Gloucestershire
        A Pivotal Round

The one minus point of this game was the loss of five wickets for just 36 runs. The only unlucky one was keeper Sam Smith. Devon was now struggling to reach 300 let alone 350 plus. Benton was still at the crease on 49 and the pressure was on Craig Donohue and Benton to pass the 300 within the 102 overs. Benton reached his deserved 50 (140 mins; 116 balls) the archives will be scoured to find the last occasion that four Devon batsman reached 50 in a seventeen’s innings. In the vital one hundredth and second over Benton took a single first ball to 296, ball two was a wide 297, ball four Donohue teed off but had not chalked his cue and ball five a classical cross batted swipe sent the ball somehow straight for four - 301 pressure over. The final seven balls were blocked we wanted to use the heavy roller next day. A vibrant rugby volleyball with the sixteen’s fully put in their place and time to consider the days play. The succinct and articulate comments from Captain Dan Hardy and Coach Jack Porter were really enlightening as they summed up the day perfectly. We had learnt to bat sessions, we must bat on and all the way down, we could and should have scored more and tomorrow was going to be a difficult day. Genuinely impressed with the input of both.

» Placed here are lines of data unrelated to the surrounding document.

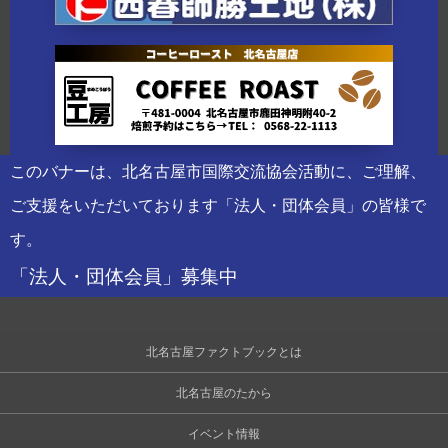
このバナーは、北名古屋市国際交流協会活動に、ご理解、
ご支援をいただいております「法人・団体会員」の皆様で
す。
「法人・団体会員」募集中
北名古屋ファクトブックとは
北名古屋のたから
イベント情報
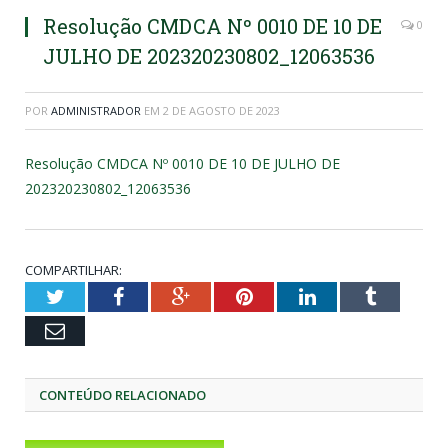
Resolução CMDCA Nº 0010 DE 10 DE
0
JULHO DE 202320230802_12063536
POR
ADMINISTRADOR
EM
2 DE AGOSTO DE 2023
Resolução CMDCA Nº 0010 DE 10 DE JULHO DE
202320230802_12063536
COMPARTILHAR:
Twitter
Facebook
Google+
Pinterest
LinkedIn
Tumblr
Email
CONTEÚDO RELACIONADO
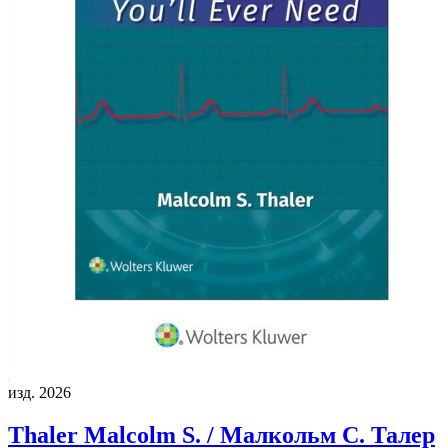
изд. 2026
Thaler Malcolm S. / Малкольм С. Талер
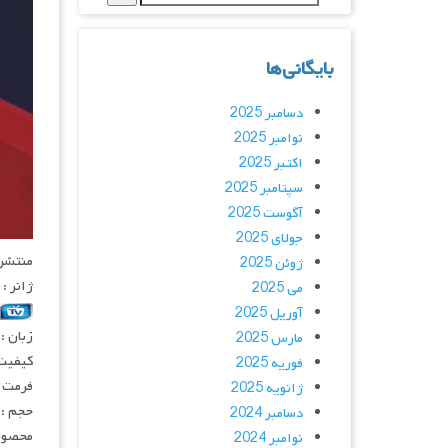
بایگانی‌ها
دسامبر 2025
نوامبر 2025
اکتبر 2025
سپتامبر 2025
آگوست 2025
جولای 2025
منتشر کنن
ژوئن 2025
ژانر :
می 2025
آوریل 2025
زبان :
مارس 2025
کیفیت
فوریه 2025
فرمت : 4
ژانویه 2025
حجم : 
دسامبر 2024
محصول 
نوامبر 2024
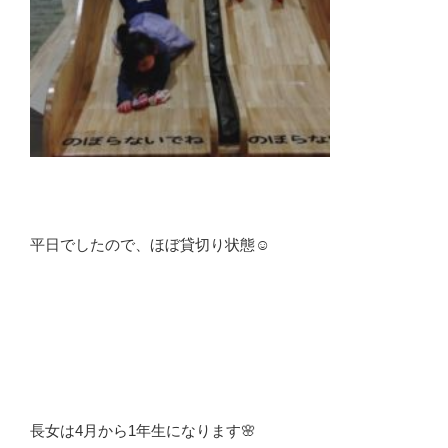
平日でしたので、ほぼ貸切り状態☺️
長女は4月から1年生になります🌸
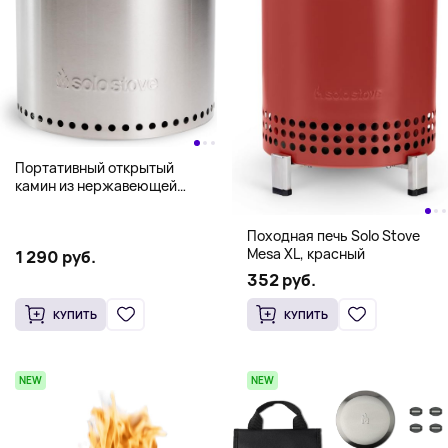
Портативный открытый
камин из нержавеющей
стали Solo Stove Ranger 2.0
Походная печь Solo Stove
Mesa XL, красный
1 290 руб.
352 руб.
КУПИТЬ
КУПИТЬ
NEW
NEW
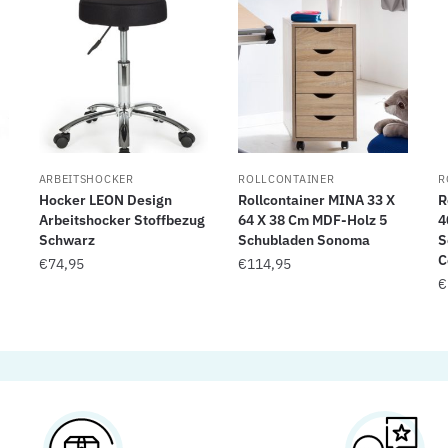
ARBEITSHOCKER
ROLLCONTAINER
R
Hocker LEON Design
Rollcontainer MINA 33 X
R
Arbeitshocker Stoffbezug
64 X 38 Cm MDF-Holz 5
4
Schwarz
Schubladen Sonoma
S
C
€
74,95
€
114,95
€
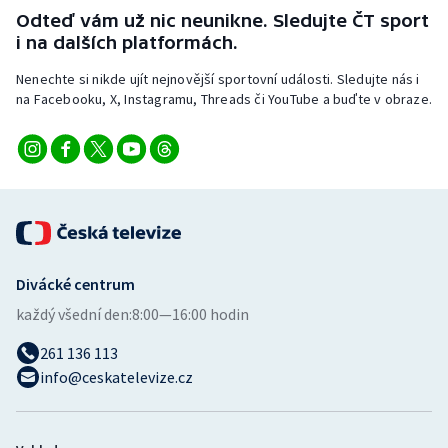
Odteď vám už nic neunikne. Sledujte ČT sport
i na dalších platformách.
Nenechte si nikde ujít nejnovější sportovní události. Sledujte nás i
na Facebooku, X, Instagramu, Threads či YouTube a buďte v obraze.
Divácké centrum
každý všední den:
8:00—16:00 hodin
261 136 113
info@ceskatelevize.cz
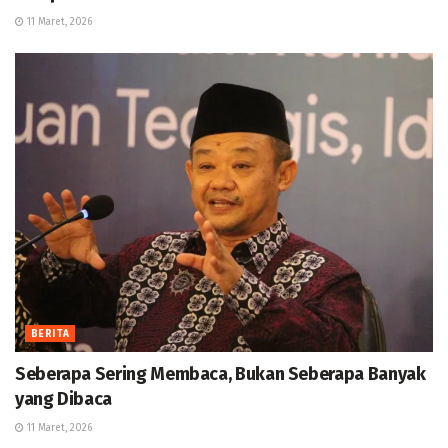
11 Maret, 2026
BERITA
Seberapa Sering Membaca, Bukan Seberapa Banyak
yang Dibaca
11 Maret, 2026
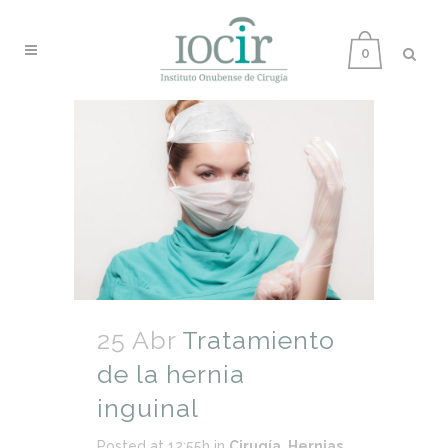
0
25 Abr
Tratamiento
de la hernia
inguinal
Posted at 12:55h
in
Cirugía
,
Hernias
,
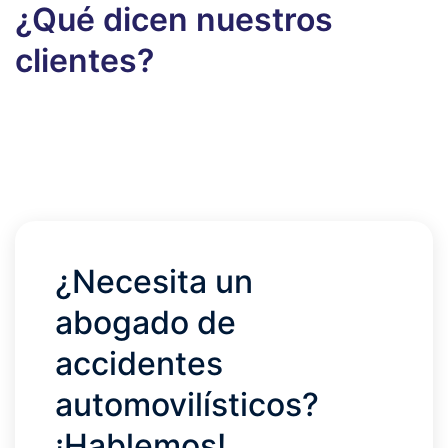
¿Qué dicen nuestros
clientes?
¿Necesita un
abogado de
accidentes
automovilísticos?
¡Hablemos!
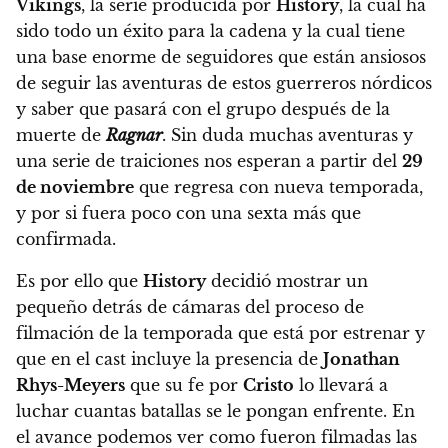
Vikings
, la serie producida por
History
, la cual ha
sido todo un éxito para la cadena y la cual tiene
una base enorme de seguidores que están ansiosos
de seguir las aventuras de estos guerreros nórdicos
y saber que pasará con el grupo después de la
muerte de
Ragnar
.
Sin duda muchas aventuras y
una serie de traiciones nos esperan a partir del
29
de noviembre
que regresa con nueva temporada,
y por si fuera poco con una sexta más que
confirmada.
Es por ello que
History
decidió mostrar un
pequeño detrás de cámaras del proceso de
filmación de la temporada que está por estrenar y
que en el cast incluye la presencia de
Jonathan
Rhys-Meyers
que su fe por
Cristo
lo llevará a
luchar cuantas batallas se le pongan enfrente.
En
el avance podemos ver como fueron filmadas las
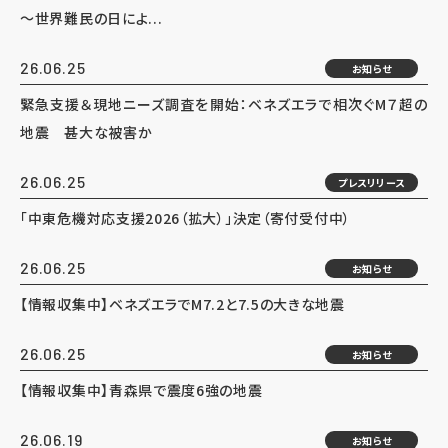
～世界難民の日によ...
26.06.25
お知らせ
緊急支援＆現地ニーズ調査を開始：ベネズエラで相次ぐM７超の
地震 甚大な被害か
26.06.25
プレスリリース
「中東危機対応支援2026（拡大）」決定（寄付受付中）
26.06.25
お知らせ
【情報収集中】ベネズエラでM7.2と7.5の大きな地震
26.06.25
お知らせ
【情報収集中】青森県で震度6強の地震
26.06.19
お知らせ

Heavy roller for seven minutes utilised, the plan was to use up four or five overs and get to 320. On a second beautiful day the game plan went nowhere. A maiden to Benton, two wides to Donohue, an allegedly unplayable ball to Donohue off bail removed (he could not claim any doubt on this one) and Devon were in the field. Donohue wanted the lacquer off the new ball so he went for 29 off five and Hyde bowled well up the hill. What was obvious to all was that Gegg and Gayle, the Gloucester openers were a class act and 380 would not have been sufficient let alone 303! Things ere now going downhill, Benton now an key bowler in this line up limped off a beneficiary of the Barton/Paignton feud as Whittle had taken him out in the warm up to cause a strain. The more mature spectators were having a field day ………. Then perhaps the pivotal moment of the game, we have all seen the pivotal round in Deal or No Deal and you really need Noel Edmunds to enunciate the scene. The scorer had warned us overnight that there might be some interesting running but at 11.53 am, thirty-eight minutes into the visitor’s innings both batters were at the crease at the sight screen end. Keeper Gegg played another perfect shot which his partner felt should increase the total to 40 ran and both batsman were in at the crease, it was all slow motion from here, Craig Donohue collected the ball sent a sensible throw to bowler Seward who neatly did the rest and a very disgruntled Gayle was on his way back. From a Devon viewpoint pure magic.